* Work task *
Look through the data below and extract, unchanged, the lines from the one that contains "14 August 2022" to the one that contains "его состояния должна", both included.

* Provided records *
++++++++++++++++++++
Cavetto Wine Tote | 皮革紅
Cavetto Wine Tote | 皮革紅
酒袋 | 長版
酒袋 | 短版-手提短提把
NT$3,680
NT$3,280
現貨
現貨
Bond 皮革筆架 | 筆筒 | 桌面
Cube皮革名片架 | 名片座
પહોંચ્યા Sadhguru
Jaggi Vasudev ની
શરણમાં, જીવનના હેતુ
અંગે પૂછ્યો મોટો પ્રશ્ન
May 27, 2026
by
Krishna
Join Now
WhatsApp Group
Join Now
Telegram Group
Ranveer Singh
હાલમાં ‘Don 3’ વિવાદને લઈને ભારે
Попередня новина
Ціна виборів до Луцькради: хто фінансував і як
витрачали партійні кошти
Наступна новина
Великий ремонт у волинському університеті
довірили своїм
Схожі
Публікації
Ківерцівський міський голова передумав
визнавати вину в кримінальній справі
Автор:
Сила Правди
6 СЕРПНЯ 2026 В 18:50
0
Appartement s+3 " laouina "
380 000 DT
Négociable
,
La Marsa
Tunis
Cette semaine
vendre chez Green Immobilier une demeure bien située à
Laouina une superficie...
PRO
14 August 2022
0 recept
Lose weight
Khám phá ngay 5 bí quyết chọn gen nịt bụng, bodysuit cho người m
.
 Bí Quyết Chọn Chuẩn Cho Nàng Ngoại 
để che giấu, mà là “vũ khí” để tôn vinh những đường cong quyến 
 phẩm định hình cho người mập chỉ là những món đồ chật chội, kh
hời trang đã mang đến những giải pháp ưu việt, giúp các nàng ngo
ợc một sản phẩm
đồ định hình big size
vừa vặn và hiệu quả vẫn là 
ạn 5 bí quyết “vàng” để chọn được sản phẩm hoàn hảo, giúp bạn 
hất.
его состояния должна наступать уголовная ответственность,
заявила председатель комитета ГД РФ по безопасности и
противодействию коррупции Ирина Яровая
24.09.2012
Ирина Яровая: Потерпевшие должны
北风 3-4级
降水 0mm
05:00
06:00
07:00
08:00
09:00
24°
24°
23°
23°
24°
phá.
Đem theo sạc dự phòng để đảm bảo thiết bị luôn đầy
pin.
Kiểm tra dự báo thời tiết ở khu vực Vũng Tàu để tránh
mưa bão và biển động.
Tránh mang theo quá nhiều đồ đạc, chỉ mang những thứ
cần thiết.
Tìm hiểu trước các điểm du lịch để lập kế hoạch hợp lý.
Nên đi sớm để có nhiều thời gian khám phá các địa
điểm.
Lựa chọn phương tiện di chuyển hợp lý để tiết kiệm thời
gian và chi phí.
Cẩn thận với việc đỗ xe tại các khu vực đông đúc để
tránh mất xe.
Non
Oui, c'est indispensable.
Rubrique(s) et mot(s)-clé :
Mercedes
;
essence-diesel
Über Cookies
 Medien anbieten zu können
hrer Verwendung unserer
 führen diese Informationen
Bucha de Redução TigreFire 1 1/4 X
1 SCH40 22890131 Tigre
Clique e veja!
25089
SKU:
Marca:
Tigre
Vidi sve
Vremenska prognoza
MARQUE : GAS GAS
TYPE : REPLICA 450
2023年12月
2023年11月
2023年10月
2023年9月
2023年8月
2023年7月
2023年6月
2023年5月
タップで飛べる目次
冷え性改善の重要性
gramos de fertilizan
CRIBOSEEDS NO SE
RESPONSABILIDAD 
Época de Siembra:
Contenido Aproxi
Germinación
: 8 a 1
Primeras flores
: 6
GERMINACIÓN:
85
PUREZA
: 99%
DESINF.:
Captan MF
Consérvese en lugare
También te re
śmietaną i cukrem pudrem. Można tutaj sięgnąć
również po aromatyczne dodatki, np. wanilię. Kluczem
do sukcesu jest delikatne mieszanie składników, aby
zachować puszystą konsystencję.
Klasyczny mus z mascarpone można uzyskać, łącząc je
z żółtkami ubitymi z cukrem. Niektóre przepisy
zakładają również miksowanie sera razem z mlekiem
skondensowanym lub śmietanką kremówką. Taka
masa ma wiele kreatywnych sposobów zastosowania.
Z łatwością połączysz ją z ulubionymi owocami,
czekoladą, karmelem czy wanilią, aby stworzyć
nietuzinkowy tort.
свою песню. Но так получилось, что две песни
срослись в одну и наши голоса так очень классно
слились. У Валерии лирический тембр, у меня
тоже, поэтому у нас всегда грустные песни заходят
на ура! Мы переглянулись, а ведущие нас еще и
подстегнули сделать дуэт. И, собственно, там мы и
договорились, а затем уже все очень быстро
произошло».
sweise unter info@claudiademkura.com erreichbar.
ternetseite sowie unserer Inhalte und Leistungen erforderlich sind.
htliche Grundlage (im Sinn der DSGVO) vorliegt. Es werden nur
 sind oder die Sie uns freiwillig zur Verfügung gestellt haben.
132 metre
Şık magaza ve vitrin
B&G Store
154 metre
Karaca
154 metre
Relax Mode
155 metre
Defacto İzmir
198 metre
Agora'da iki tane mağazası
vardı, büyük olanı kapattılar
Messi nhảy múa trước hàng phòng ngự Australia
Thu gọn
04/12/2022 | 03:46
++++++++++++++++++++
* Response box *
14 August 2022
0 recept
Lose weight
Khám phá ngay 5 bí quyết chọn gen nịt bụng, bodysuit cho người m
.
 Bí Quyết Chọn Chuẩn Cho Nàng Ngoại 
để che giấu, mà là “vũ khí” để tôn vinh những đường cong quyến 
 phẩm định hình cho người mập chỉ là những món đồ chật chội, kh
hời trang đã mang đến những giải pháp ưu việt, giúp các nàng ngo
ợc một sản phẩm
đồ định hình big size
vừa vặn và hiệu quả vẫn là 
ạn 5 bí quyết “vàng” để chọn được sản phẩm hoàn hảo, giúp bạn 
hất.
его состояния должна наступать уголовная ответственность,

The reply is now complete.